Tiny mutations (for example, a change in just one of the 1,255 amino acids in the SARS) can have large consequences according to McNeil. It was such a mutation that allowed SARS to jump from bats to civets to humans. Similar mutations have been found in the avian flu virus. McNeil continues:

 

In avian flu, two mutations known to help viruses spread more easily — because they attach to the receptors in human noses and throats instead of those deep in the lungs — were found in outbreaks in Azerbaijan and Iraq in 2006. But those outbreaks were snuffed out. Another mutation, increasingly common in Egypt, where the disease is still raging through poultry and occasionally infecting humans, is called M230I. Scientists do not know what it does, but its persistence is worrisome, says Henry L. Niman, a Pittsburgh biochemist who runs a Web site tracking the genetics of flu cases. M230I is also found in typical annual flu strains like H1N1, H3N2 and influenza B; in H7 flus, which pass easily from birds to humans but usually cause nothing more serious than pinkeye; and in H3N8, the flu that has spread from dog to dog in many American kennels, often fatally. All the human cases in Egypt with M230I have been fatal, Dr. Niman said, and those without it have not been, although that may be coincidence. Mutations that confer resistance to Tamiflu have also been found in Egypt.”

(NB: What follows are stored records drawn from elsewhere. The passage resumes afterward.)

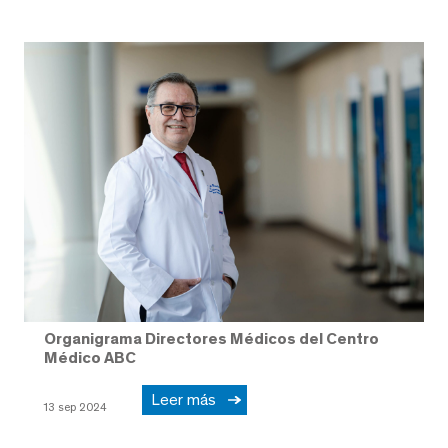
Organigrama Directores Médicos del Centro
Médico ABC
Leer más
13 sep 2024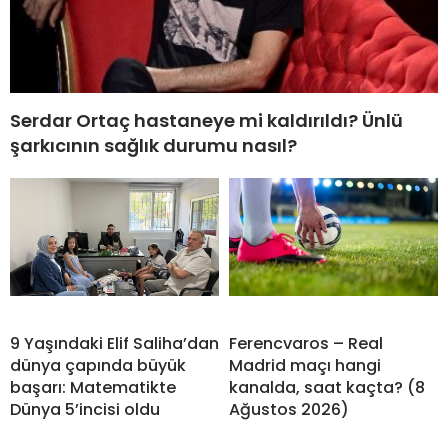
Serdar Ortaç hastaneye mi kaldırıldı? Ünlü
şarkıcının sağlık durumu nasıl?
9 Yaşındaki Elif Saliha’dan
Ferencvaros – Real
dünya çapında büyük
Madrid maçı hangi
başarı: Matematikte
kanalda, saat kaçta? (8
Dünya 5’incisi oldu
Ağustos 2026)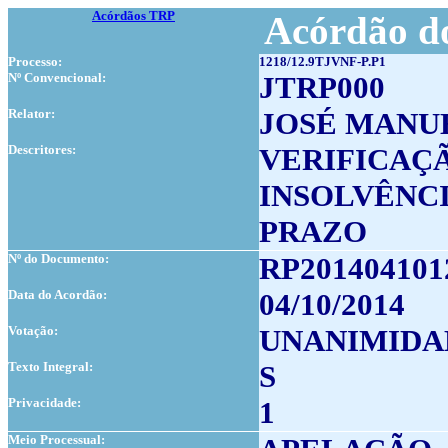
Acórdãos TRP
Acórdão do
Processo:
1218/12.9TJVNF-P.P1
Nº Convencional:
JTRP000
Relator:
JOSÉ MANU
Descritores:
VERIFICAÇ
INSOLVÊNC
PRAZO
Nº do Documento:
RP201404101
Data do Acordão:
04/10/2014
Votação:
UNANIMIDA
Texto Integral:
S
Privacidade:
1
Meio Processual: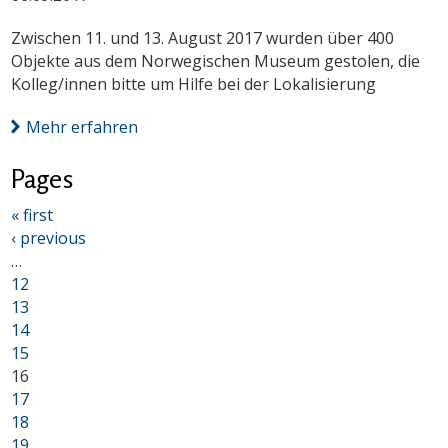
Zwischen 11. und 13. August 2017 wurden über 400
Objekte aus dem Norwegischen Museum gestolen, die
Kolleg/innen bitte um Hilfe bei der Lokalisierung
Mehr erfahren
Pages
« first
‹ previous
…
12
13
14
15
16
17
18
19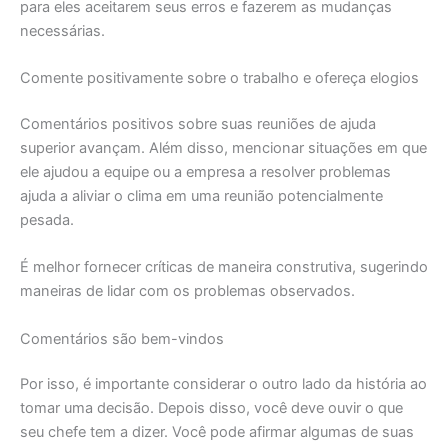
para eles aceitarem seus erros e fazerem as mudanças
necessárias.
Comente positivamente sobre o trabalho e ofereça elogios
Comentários positivos sobre suas reuniões de ajuda
superior avançam. Além disso, mencionar situações em que
ele ajudou a equipe ou a empresa a resolver problemas
ajuda a aliviar o clima em uma reunião potencialmente
pesada.
É melhor fornecer críticas de maneira construtiva, sugerindo
maneiras de lidar com os problemas observados.
Comentários são bem-vindos
Por isso, é importante considerar o outro lado da história ao
tomar uma decisão. Depois disso, você deve ouvir o que
seu chefe tem a dizer. Você pode afirmar algumas de suas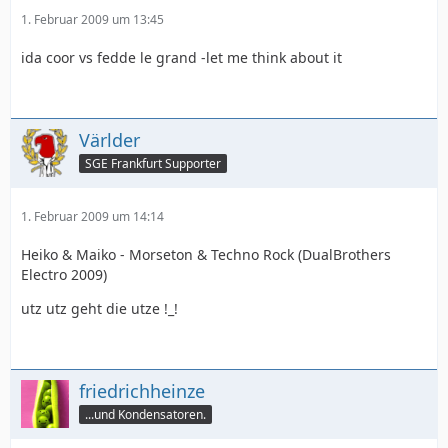
1. Februar 2009 um 13:45
ida coor vs fedde le grand -let me think about it
Världer
SGE Frankfurt Supporter
1. Februar 2009 um 14:14
Heiko & Maiko - Morseton & Techno Rock (DualBrothers
Electro 2009)
utz utz geht die utze !_!
friedrichheinze
...und Kondensatoren.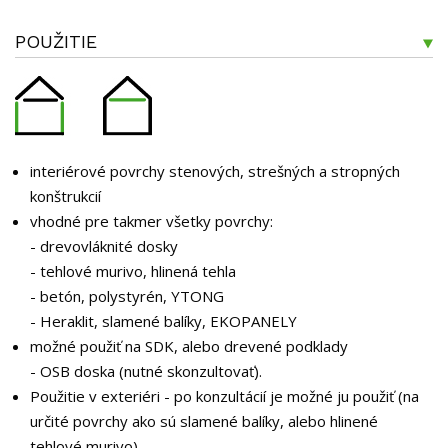
POUŽITIE
interiérové povrchy stenových, strešných a stropných
konštrukcií
vhodné pre takmer všetky povrchy:
- drevovláknité dosky
- tehlové murivo, hlinená tehla
- betón, polystyrén, YTONG
- Heraklit, slamené balíky, EKOPANELY
možné použiť na SDK, alebo drevené podklady
- OSB doska (nutné skonzultovať).
Použitie v exteriéri - po konzultácií je možné ju použiť (na
určité povrchy ako sú slamené balíky, alebo hlinené
tehlové murivo).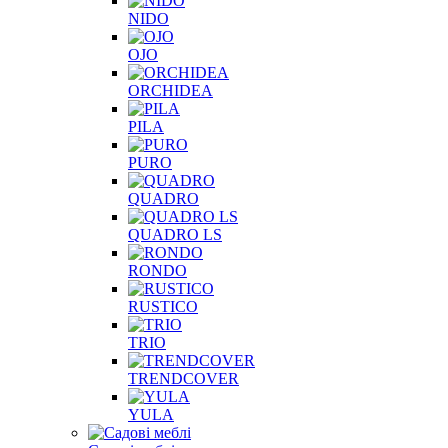
NIDO
OJO
ORCHIDEA
PILA
PURO
QUADRO
QUADRO LS
RONDO
RUSTICO
TRIO
TRENDCOVER
YULA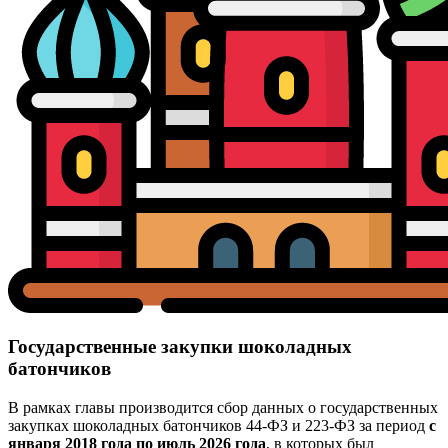
Государственные закупки шоколадных
батончиков
В рамках главы производится сбор данных о государственных
закупках шоколадных батончиков 44-ФЗ и 223-ФЗ за период
с
января 2018 года по июль 2026 года
, в которых был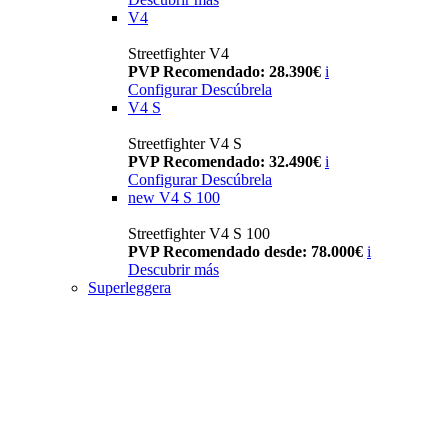
V4
Streetfighter V4
PVP Recomendado: 28.390€
i
Configurar
Descúbrela
V4 S
Streetfighter V4 S
PVP Recomendado: 32.490€
i
Configurar
Descúbrela
new
V4 S 100
Streetfighter V4 S 100
PVP Recomendado desde: 78.000€
i
Descubrir más
Superleggera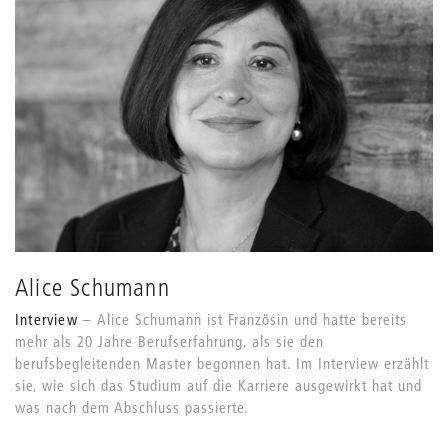
Alice Schumann
Interview
Alice Schumann ist Französin und hatte bereits
mehr als 20 Jahre Berufserfahrung, als sie den
berufsbegleitenden Master begonnen hat. Im Interview erzählt
sie, wie sich das Studium auf die Karriere ausgewirkt hat und
was nach dem Abschluss passierte.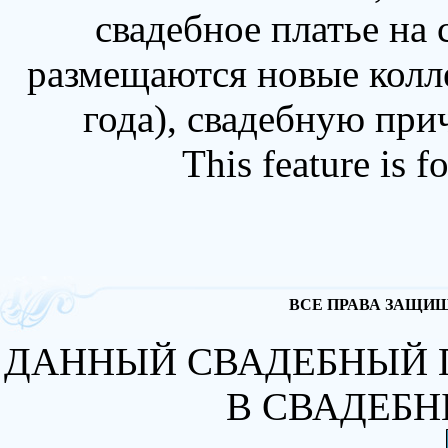
свадебное платье на
размещаются новые колл
года), свадебную при
This feature is 
ВСЕ ПРАВА ЗАЩИЩА
ДАННЫЙ СВАДЕБНЫЙ 
В СВАДЕБН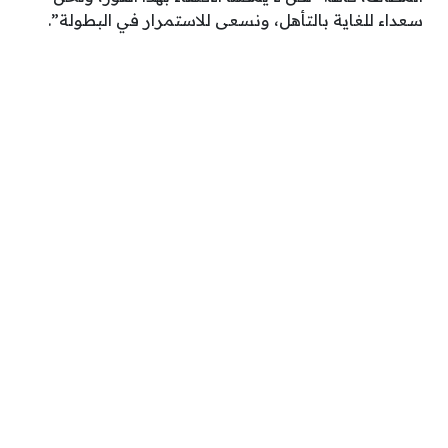
سعداء للغاية بالتأهل، ونسعى للاستمرار في البطولة”.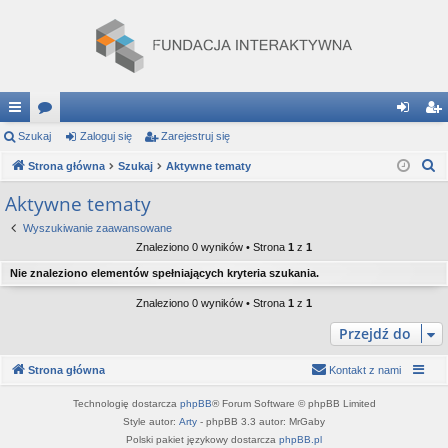
ię
Szukaj
or
Zaloguj się
Zarejestruj się
al
ar
S
ce
Strona główna
a
Szukaj
Aktywne tematy
og
ej
z
j
uj
es
Aktywne tematy
u
…
si
tru
Wyszukiwanie zaawansowane
k
Znaleziono 0 wyników • Strona
1
z
1
a
ę
j
Nie znaleziono elementów spełniających kryteria szukania.
j
si
Znaleziono 0 wyników • Strona
1
z
1
ę
Przejdź do
Strona główna
Kontakt z nami
Technologię dostarcza
phpBB
® Forum Software © phpBB Limited
Style autor:
Arty
- phpBB 3.3 autor: MrGaby
Polski pakiet językowy dostarcza
phpBB.pl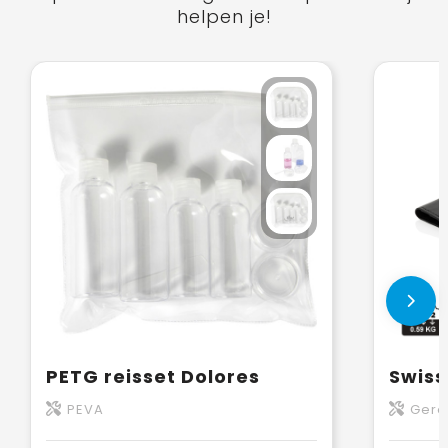
helpen je!
PETG reisset Dolores
PEVA
Gere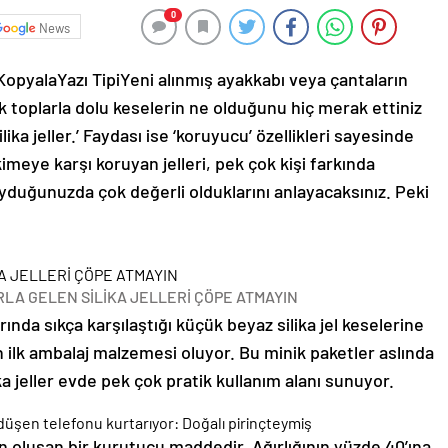
0
News
 Kopyala
Yazı Tipi
Yeni alınmış ayakkabı veya çantaların
ik toplarla dolu keselerin ne olduğunu hiç merak ettiniz
ika jeller.’ Faydası ise ‘koruyucu’ özellikleri sayesinde
skimeye karşı koruyan jelleri, pek çok kişi farkında
duğunuzda çok değerli olduklarını anlayacaksınız. Peki
LA GELEN SİLİKA JELLERİ ÇÖPE ATMAYIN
ında sıkça karşılaştığı küçük beyaz silika jel keselerine
n ilk ambalaj malzemesi oluyor. Bu minik paketler aslında
ika jeller evde pek çok pratik kullanım alanı sunuyor.
nden oluşan bir kurutucu maddedir. Ağırlığının yüzde 40’ına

A 100 percent fatality rate is certainly something to be concerned about as is the fact that drug resistant strains are emerging. McNeil reports:

 

After Tamiflu resistance was found in Egypt, the World Health Organization, moving to stave off panic, said the same change was seen in Vietnam years before. Still, the Vietnam cases led doctors to start doubling the typical Tamiflu dose, effectively halving the world’s stockpiles of it. An American Navy research lab in Cairo found that two Egyptian cases had a dangerous mutation known as N294S even before they got Tamiflu. That implies that it exists in Egyptian poultry, though it has not been found yet. Every flu virus is different, and it is impossible to predict exactly what constellation of changes will turn one into a pandemic strain.”


With so many uncertainties about our ability to contain an avian flu outbreak, nations and corporations seriously need to conduct some “what if” scenario planning. What if sick workers overseas close plants supplying parts? What if sick seamen shut down shipping? What if so many people die that bodies can’t be buried? The list goes on. I’m not trying to be gloomy, but a good “what if” approach can help organizations consider preventive strategies by walking the dog backwards (a reverse engineering approach). The World Health Organization has demonstrated that such an approach can be effective.


Footnotes
[1] Donald G. McNeil, Jr., “Scientists Hope Vigilance Stymies Avian Flu Mutations,” New York Times, 27 March 2007.